3.6. 環境 (Environment)
- 気候変動と原料生産: 気候変動は、繊維産業の根幹を支える天然繊維の生産に深刻な影響を及ぼす。気温の上昇、干ばつの頻発、豪雨の増加といった異常気象は、綿花の収穫量や品質を不安定化させる主要因である 40。一部のシミュレーションでは、大気中のCO2濃度上昇による施肥効果で一時的に収穫量が増加する可能性も指摘されているが、長期的には熱ストレスや水不足による減収リスクがそれを上回ると予測されている 40。これにより、天然繊維の安定調達が困難になり、価格が高騰するリスクが高まる。
- マイクロプラスチックファイバー問題: ポリエステルやアクリルなどの合成繊維は、洗濯の過程で微細な繊維(マイクロファイバー)を排出し、これが下水を通じて海洋に流出することで、海洋生態系への影響が懸念されている 42。この問題は、WWF(世界自然保護基金)などの国際NGOからも強く指摘されており、消費者や規制当局の関心も高まっている 43。将来的には、洗濯機へのフィルター設置義務化や、そもそもマイクロファイバーが抜け落ちにくい繊維の開発など、業界全体での包括的な対策が求められる。
- LCA(ライフサイクルアセスメント)の重要性: 製品のライフサイクル全体、すなわち原料調達から製造、輸送、使用、そして廃棄・リサイクルに至るまでの各段階で、どれだけの環境負荷(CO2排出量、水消費量など)が発生しているかを定量的に評価するLCAの重要性が増している 44。LCAは、グリーンウォッシュ規制への対応や、サプライチェーンにおける環境負荷のホットスポットを特定し、効果的な削減策を講じるための科学的根拠となる。
これらの外部環境要因は、独立して存在するのではなく、相互に連携し、業界に複合的な影響を及ぼしている。
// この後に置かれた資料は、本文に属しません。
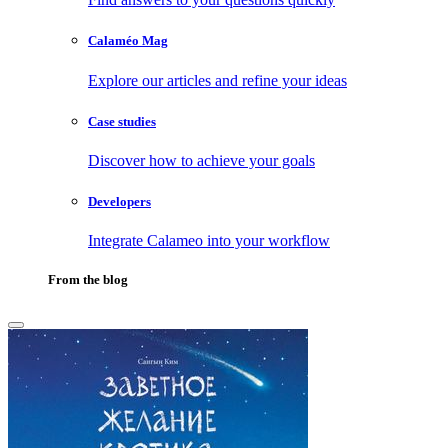
Calaméo Mag
Explore our articles and refine your ideas
Case studies
Discover how to achieve your goals
Developers
Integrate Calameo into your workflow
From the blog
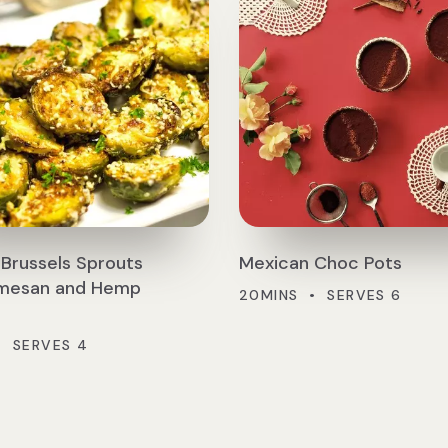
Brussels Sprouts
Mexican Choc Pots
rmesan and Hemp
20MINS • SERVES 6
• SERVES 4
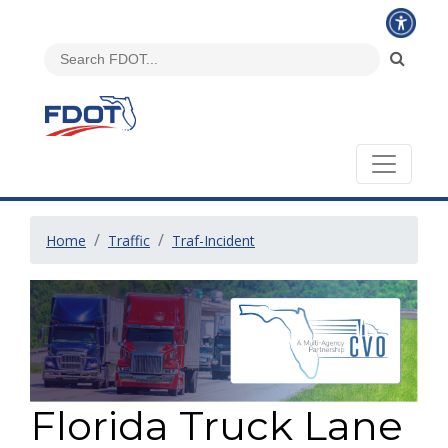
Home
Traffic
Traf-Incident
Florida Truck Lane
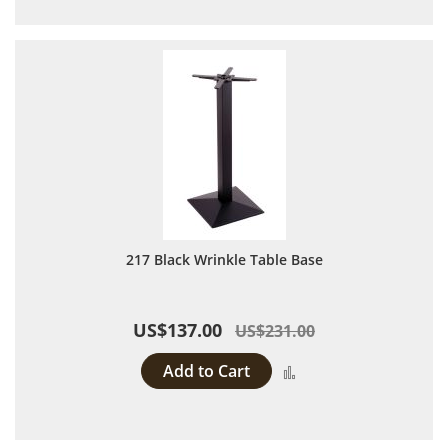
217 Black Wrinkle Table Base
US$137.00
US$231.00
Add to Cart
Add to Compare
特に、EUの規制強化(政治・法規制)、ブロックチェーンなどの追跡技術(技術)、そして消費者の透明性への要求(社会)という3つの力は収斂し、「ラディカル・トランスペアレンシー(徹底的な透明性)」という新たな業界標準を形成しつつある。規制はデータの提出を義務化し(プッシュ要因)、テクノロジーは信頼性の高いデータの提供を可能にし(イネーブラー)、社会的な圧力は虚偽の報告や隠蔽を行う企業に厳しい制裁(レピュテーションの失墜)を加える(プル要因)。この連鎖の中で、サプライチェーンの透明性を単なるコミュニケーション施策ではなく、事業運営の中核的な能力として構築した企業が、信頼を勝ち取り、事業リスクを低減させることができる。不透明なサプライチェーンを放置する企業は、法的リスク、評判リスク、そして市場アクセスリスクという三重の危機に直面することになるだろう。
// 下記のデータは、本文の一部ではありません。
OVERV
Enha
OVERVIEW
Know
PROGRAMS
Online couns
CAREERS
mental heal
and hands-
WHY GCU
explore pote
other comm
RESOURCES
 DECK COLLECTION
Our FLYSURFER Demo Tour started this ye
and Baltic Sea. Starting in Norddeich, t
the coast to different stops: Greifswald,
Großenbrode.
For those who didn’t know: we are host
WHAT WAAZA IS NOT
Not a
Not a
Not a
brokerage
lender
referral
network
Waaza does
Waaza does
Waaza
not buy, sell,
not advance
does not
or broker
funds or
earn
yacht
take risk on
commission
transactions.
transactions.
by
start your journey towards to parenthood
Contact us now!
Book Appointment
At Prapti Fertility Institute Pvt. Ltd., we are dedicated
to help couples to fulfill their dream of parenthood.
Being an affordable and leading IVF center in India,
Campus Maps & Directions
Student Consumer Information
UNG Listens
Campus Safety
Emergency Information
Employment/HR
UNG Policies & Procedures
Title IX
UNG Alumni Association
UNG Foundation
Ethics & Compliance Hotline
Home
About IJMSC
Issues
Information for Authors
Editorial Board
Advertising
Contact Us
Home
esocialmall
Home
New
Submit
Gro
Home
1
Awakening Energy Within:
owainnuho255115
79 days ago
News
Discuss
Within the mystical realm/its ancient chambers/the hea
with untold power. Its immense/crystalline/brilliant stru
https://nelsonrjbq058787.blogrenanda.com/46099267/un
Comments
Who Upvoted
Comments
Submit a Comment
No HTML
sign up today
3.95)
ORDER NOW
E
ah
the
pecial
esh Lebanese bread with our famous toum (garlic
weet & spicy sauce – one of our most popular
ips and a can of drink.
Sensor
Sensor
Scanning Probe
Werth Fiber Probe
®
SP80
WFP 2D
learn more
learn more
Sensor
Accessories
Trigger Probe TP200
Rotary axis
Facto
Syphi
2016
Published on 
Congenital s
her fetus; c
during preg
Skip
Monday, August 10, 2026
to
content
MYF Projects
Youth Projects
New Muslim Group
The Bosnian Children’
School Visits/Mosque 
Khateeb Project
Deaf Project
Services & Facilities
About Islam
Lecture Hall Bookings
第4章:業界構造と競争環境の分析(Five Forces Analysis)
4.1. 供給者の交渉力 (Bargaining Power of Suppliers) – 中程度
繊維業界における供給者の交渉力は、扱う素材によって大きく二極化している。
- コモディティ原料(綿、汎用ポリエステル): これらの素材は世界中に多数の供給者が存在し、製品の差別化が困難なため、供給者の交渉力は低い 45。特に、大手アパレル企業は巨大な発注量を背景に強い価格交渉力を持ち、サプライヤーに対して有利な条件で取引を進めることが可能である 47。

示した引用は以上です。